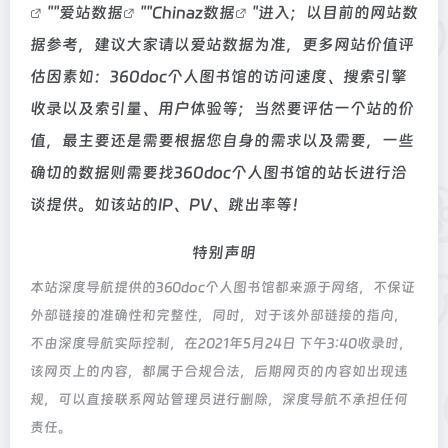
""
爱站数据
""
Chinaz数据
"进入；以目前的网站数
据参考，建议大家请以爱站数据为准，更多网站价值评
估因素如：360doc个人图书馆的访问速度、搜索引擎
收录以及索引量、用户体验等；当然要评估一个站的价
值，最主要还是需要根据您自身的需求以及需要，一些
确切的数据则需要找360doc个人图书馆的站长进行洽
谈提供。如该站的IP、PV、跳出率等！
特别声明
本站深度导航提供的360doc个人图书馆都来源于网络，不保证
外部链接的准确性和完整性，同时，对于该外部链接的指向，
不由深度导航实际控制，在2021年5月24日 下午3:40收录时，
该网页上的内容，都属于合规合法，后期网页的内容如出现违
规，可以直接联系网站管理员进行删除，深度导航不承担任何
责任。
:::
- Task -
Return, word for word, every line from the line with "外部链接的准确性和完整性，同时，对于该外部链接的指向，" to the final line of the data.

- Your response -
外部链接的准确性和完整性，同时，对于该外部链接的指向，
不由深度导航实际控制，在2021年5月24日 下午3:40收录时，
该网页上的内容，都属于合规合法，后期网页的内容如出现违
规，可以直接联系网站管理员进行删除，深度导航不承担任何
责任。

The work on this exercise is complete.